Gündemi belirlenen değil, gündemi belirleyen gazete!
Hani, Başbakan Tayyip Erdoğan, sık sık; “Türkiye gündemi belirlenen değil, artık gündem belirleyen ülke oldu” der ya, bu söz, “Akit” için de geçerlidir... Akit de; “bazı gazeteler” gibi “gündemi belirlenen” değil, artık “gündem belirleyen” bir gazete olmuştur.
“Gazetecilik” mesleğini bir “tren”e benzetirsek, Akit’in yaptığı, “vagon”ların önünde “lokomotiflik” yapmaktır... Çünkü Akit, hep “önde” gitmekte, bir çok gazete Akit’i takip etmektedir!..
Bunun “sayısız örnek”leri var.
Ama, sadece “geçen hafta”ya bakacak olursak, “en az 3 haber”in, sadece Akit’te yer aldığını, diğer gazetelerin Akit’in peşinden geldiğini görürsünüz.
Açık ve net söylüyoruz:
Bunu “gururlanmak” ve “kibirlenmek” için söylemiyoruz... Amacımız, “övünmek” de değil... Sadece ve sadece Akit’in; “bağımsız, bağlantısız ve güdümsüz” olduğunun, yani “gündem belirleyen bir gazete” olduğunun bilinmesi için söylüyoruz.
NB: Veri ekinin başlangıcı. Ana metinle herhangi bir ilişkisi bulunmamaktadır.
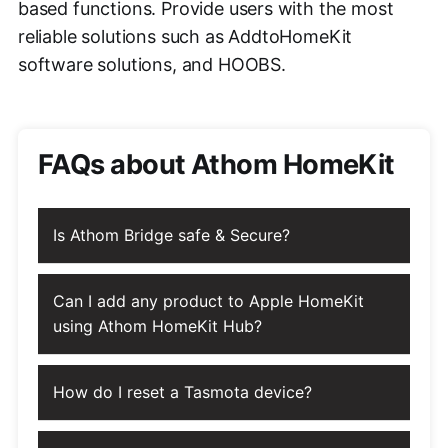
based functions. Provide users with the most
reliable solutions such as AddtoHomeKit
software solutions, and HOOBS.
FAQs about Athom HomeKit
Is Athom Bridge safe & Secure?
Can I add any product to Apple HomeKit
using Athom HomeKit Hub?
How do I reset a Tasmota device?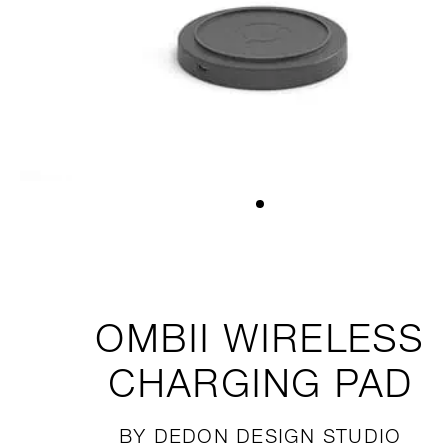
OMBII
WIRELESS
CHARGING PAD
BY DEDON DESIGN STUDIO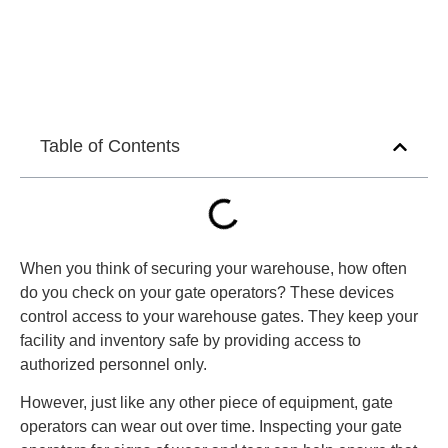
Table of Contents
When you think of securing your warehouse, how often
do you check on your gate operators? These devices
control access to your warehouse gates. They keep your
facility and inventory safe by providing access to
authorized personnel only.
However, just like any other piece of equipment, gate
operators can wear out over time. Inspecting your gate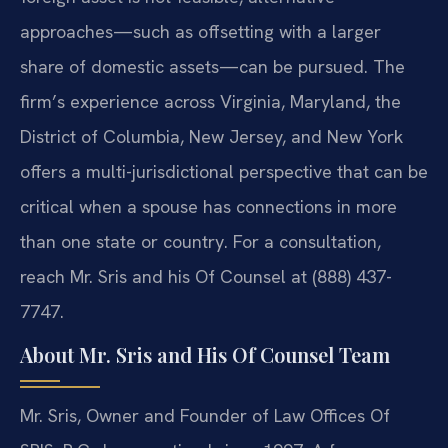
approaches—such as offsetting with a larger
share of domestic assets—can be pursued. The
firm’s experience across Virginia, Maryland, the
District of Columbia, New Jersey, and New York
offers a multi-jurisdictional perspective that can be
critical when a spouse has connections in more
than one state or country. For a consultation,
reach Mr. Sris and his Of Counsel at (888) 437-
7747.
About Mr. Sris and His Of Counsel Team
Mr. Sris, Owner and Founder of Law Offices Of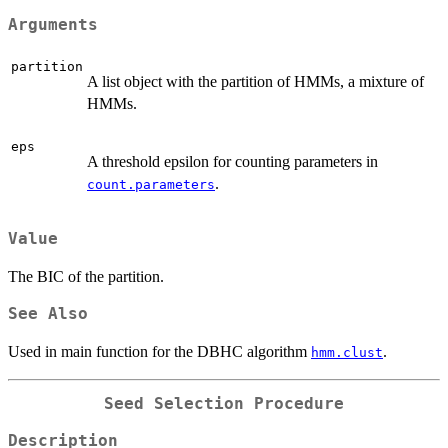
Arguments
partition
A list object with the partition of HMMs, a mixture of
HMMs.
eps
A threshold epsilon for counting parameters in
.
count.parameters
Value
The BIC of the partition.
See Also
Used in main function for the DBHC algorithm
.
hmm.clust
Seed Selection Procedure
Description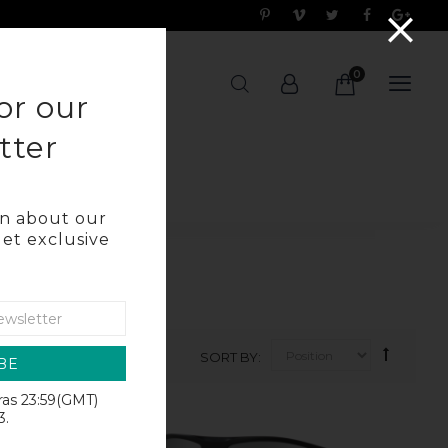
0
OG
or our
tter
arn about our
get exclusive
SORT BY
BE
iras 23:59(GMT)
SALE
3.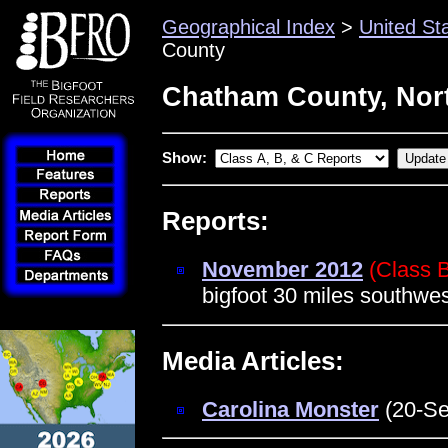
Geographical Index
>
United St
County
Chatham County, Nort
Show:
Reports:
November 2012
(Class 
bigfoot 30 miles southwe
Media Articles:
Carolina Monster
(20-Se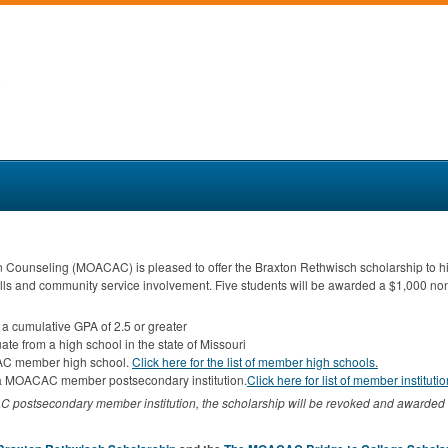
n Counseling (
MOACAC
) is pleased to offer the Braxton Rethwisch scholarship to 
lls and community service involvement. Five students will be awarded a $1,000 no
 a cumulative
GPA
of 2.5 or greater
ate from a high school in the state of Missouri
AC
member high school.
Click here for the list of member high schools.
a
MOACAC
member postsecondary institution.
Click here for list of member instituti
AC
postsecondary member institution, the scholarship will be revoked and awarded 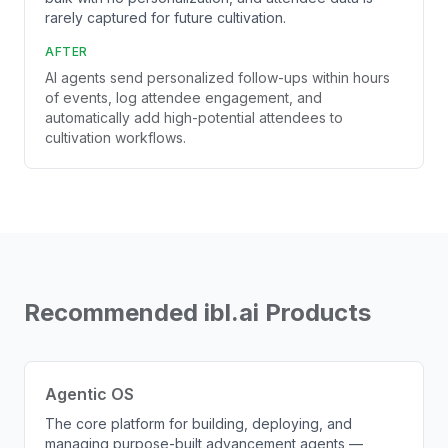
rarely captured for future cultivation.
AFTER
AI agents send personalized follow-ups within hours
of events, log attendee engagement, and
automatically add high-potential attendees to
cultivation workflows.
Recommended ibl.ai Products
Agentic OS
The core platform for building, deploying, and
managing purpose-built advancement agents —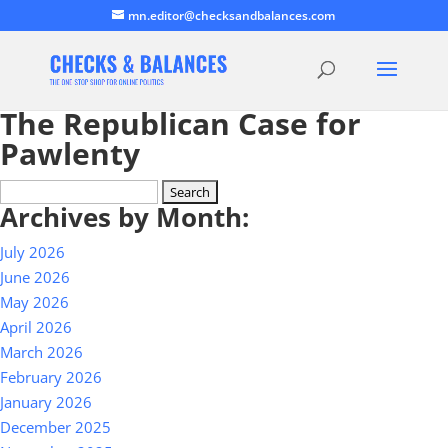
mn.editor@checksandbalances.com
The Republican Case for
Pawlenty
Search
Archives by Month:
for:
July 2026
June 2026
May 2026
April 2026
March 2026
February 2026
January 2026
December 2025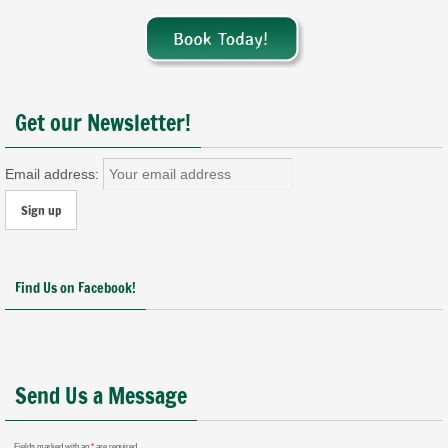
Get our Newsletter!
Email address:
Find Us on Facebook!
Send Us a Message
Fields marked with an
*
are required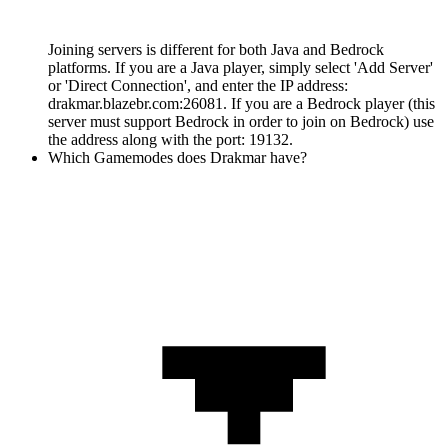
Joining servers is different for both Java and Bedrock
platforms. If you are a Java player, simply select 'Add Server'
or 'Direct Connection', and enter the IP address:
drakmar.blazebr.com:26081. If you are a Bedrock player (this
server must support Bedrock in order to join on Bedrock) use
the address along with the port: 19132.
Which Gamemodes does Drakmar have?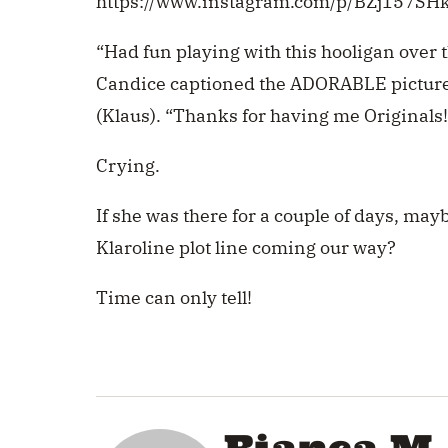
https://www.instagram.com/p/BZj157SH
“Had fun playing with this hooligan over th
Candice captioned the ADORABLE picture
(Klaus). “Thanks for having me Originals!
Crying.
If she was there for a couple of days, ma
Klaroline plot line coming our way?
Time can only tell!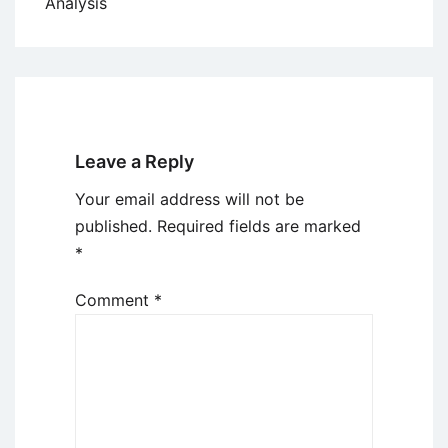
Analysis
Leave a Reply
Your email address will not be
published.
Required fields are marked
*
Comment
*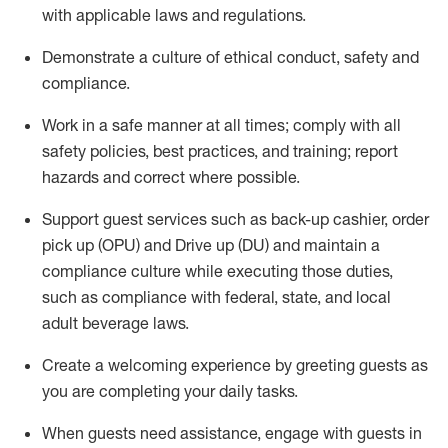
with applicable laws and regulations
.
D
emonstrate a culture of ethical conduct,
safety
and
compliance
.
Work in a safe manner at all times; comply with all
safety policies, best practices, and training; report
hazards and correct where possible.
Support guest services such as back-up cashier, order
pick up (OPU) and
Drive
up (DU)
and
maintain
a
compliance culture while executing those duties,
such as compliance with federal, state, and local
adult beverage
laws
.
Create a welcoming experience by greeting guests as
you are completing your daily tasks
.
When guests need
assistance
, engage with guests in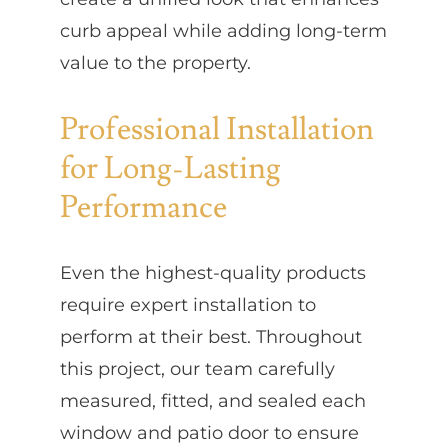
curb appeal while adding long-term
value to the property.
Professional Installation
for Long-Lasting
Performance
Even the highest-quality products
require expert installation to
perform at their best. Throughout
this project, our team carefully
measured, fitted, and sealed each
window and patio door to ensure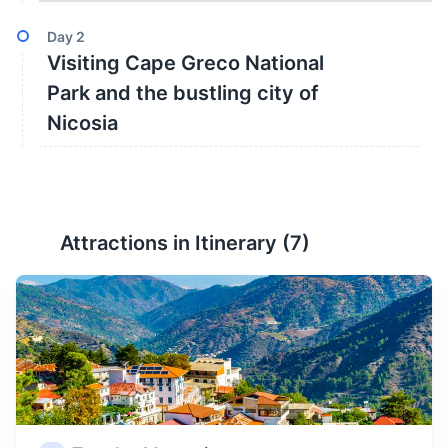
Day
2
Visiting Cape Greco National
Park and the bustling city of
Nicosia
Attractions in Itinerary (
7
)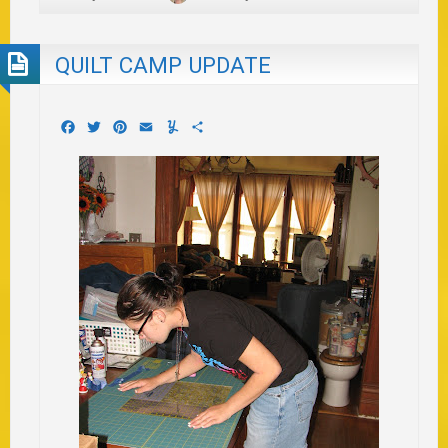
QUILT CAMP UPDATE
Facebook
Twitter
Pinterest
Email
Yummly
Share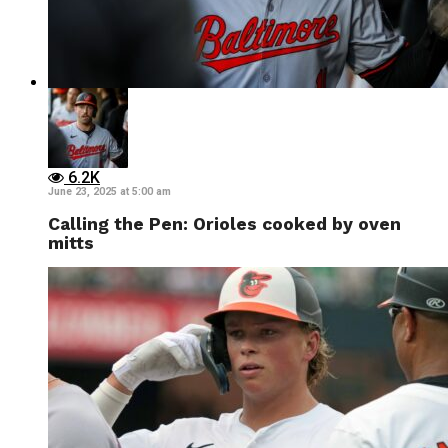
6.2K
June 23, 2025 at 5:00 am
Calling the Pen: Orioles cooked by oven
mitts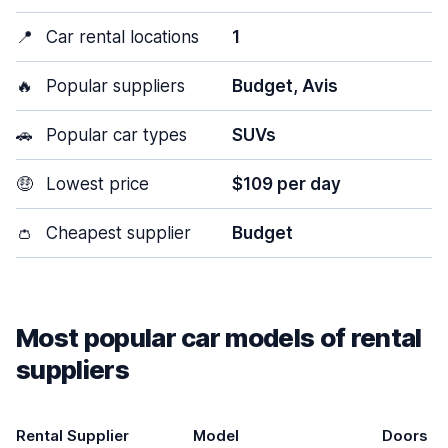
📍
Car rental locations
1
🔥
Popular suppliers
Budget, Avis
🚗
Popular car types
SUVs
🤑
Lowest price
$109 per day
👛
Cheapest supplier
Budget
Most popular car models of rental
suppliers
Rental Supplier
Model
Doors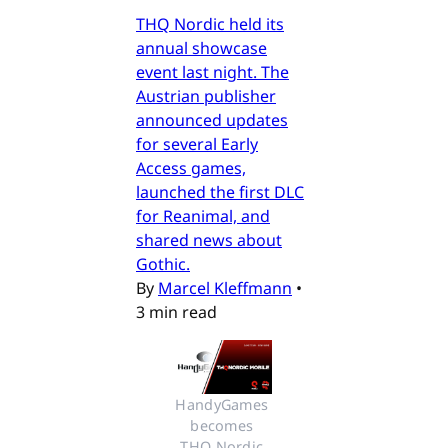
THQ Nordic held its
annual showcase
event last night. The
Austrian publisher
announced updates
for several Early
Access games,
launched the first DLC
for Reanimal, and
shared news about
Gothic.
By
Marcel Kleffmann
•
3 min read
HandyGames 
becomes 
THQ Nordic 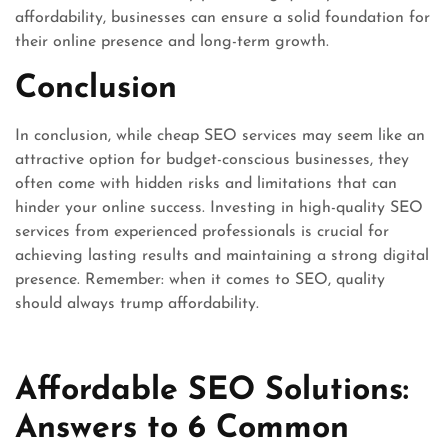
affordability, businesses can ensure a solid foundation for
their online presence and long-term growth.
Conclusion
In conclusion, while cheap SEO services may seem like an
attractive option for budget-conscious businesses, they
often come with hidden risks and limitations that can
hinder your online success. Investing in high-quality SEO
services from experienced professionals is crucial for
achieving lasting results and maintaining a strong digital
presence. Remember: when it comes to SEO, quality
should always trump affordability.
Affordable SEO Solutions:
Answers to 6 Common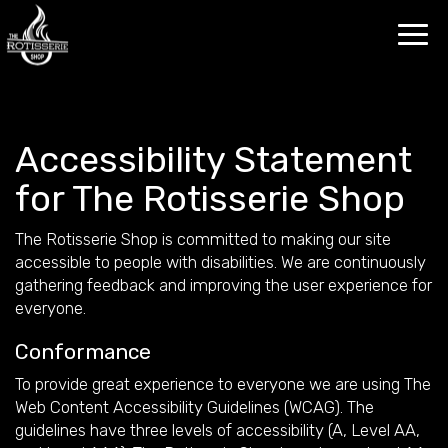
Toggl
navig
Accessibility Statement
for The Rotisserie Shop
The Rotisserie Shop is committed to making our site
accessible to people with disabilities. We are continuously
gathering feedback and improving the user experience for
everyone.
Conformance
To provide great experience to everyone we are using The
Web Content Accessibility Guidelines (WCAG). The
guidelines have three levels of accessibility (A, Level AA,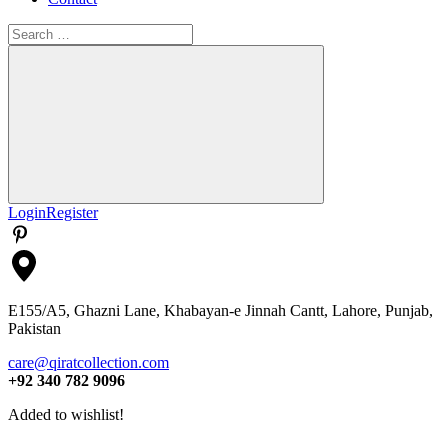
Search
for:
Search
Login
Register
E155/A5, Ghazni Lane, Khabayan-e Jinnah Cantt, Lahore, Punjab,
Pakistan
care@qiratcollection.com
+92 340 782 9096
Added to wishlist!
Bir çok gazetenin “oyun”da, “oynaş”ta ve “Londra’daki düğün”de olduğu bir haftada, Akit, Türkiye’de olup bitenleri gözler önüne sermekle meşguldü!..
Kendi ülkelerinde “Halifeliğin kaldırılması”na alkış tutup; “Kulluktan vatandaşlığa geçtik” diye sevinenler ve hatta “Osmanlı sultanları”nı her gün aşağılayıp küfredenlerin; bugün kalkıp da “Britanya Krallığı”ndaki bir düğüne sayfalar dolusu yer ayırması, “Batı hayranlığı”ndan başka bir şey değildir!..
Ama, dedik ya;
Onlar, tüm dikkatlerini “Britanya Krallığı’ndaki düğün”e vermişken, Akit, Türkiye’de olup bitenlere dikkat çekiyordu!..
2 MHP’LİNİN KASET OLAYI
Diğer gazeteler; “Prens ve Prenses’in balkon öpüşmesi”ni haber yaparken, Akit, MHP Genel Başkan Yardımcılığı koltuğunda oturan Recai Yıldırım ile Metin Çobanoğlu’nun; herhalde “garsoniyer” olarak kullandıkları bir evde, “yabancı kadınlarla öpüşmeleri”ni haberleştiriyordu.
“Nuh Tufanı bile gelse MHP’yi yıkamaz” diyen Recai Yıldırım, hem de “evli” bir adam olmasına rağmen; “nataşa”larla, “emekli albay eşleri”yle âlem yapıyor ve bu arada “küstahlığa varan” sözler sarfediyordu!..
Akit; internet sitelerine düşen ama herkesin görmezden geldiği bu haberi geçtiğimiz Çarşamba günü verdi... Aynı gün; MHP Genel Başkanı Devlet Bahçeli, hem Recai Yıldırım’ı, hem de Metin Çobanoğlu’nu partiden kovdu... Yıldırım ve Çobanoğlu; “MHP’den istifa” etmekle kalmadı, “milletvekili adaylığı”ndan da çekildi.
Akit, internete düşen görüntü ve ses kayıtlarını yayınlamasaydı, Recai Yıldırım ve Metin Çobanoğlu, partide hâlâ “muteber adam” muamelesi görmeye devam edecekti!..
İyi ki Akit var...
İyi ki, “maske”leri düşürdü!..
APO’YU PEYGAMBER(!) YAPTILAR!
Akit, sadece “2 MHP’li”nin maskesini düşürmekle kalmadı... Geçen hafta peş peşe yayınladığı 2 haberle; hem terör örgütü PKK’nın, hem de teröristbaşı Apo’nun da maskesini düşürdü.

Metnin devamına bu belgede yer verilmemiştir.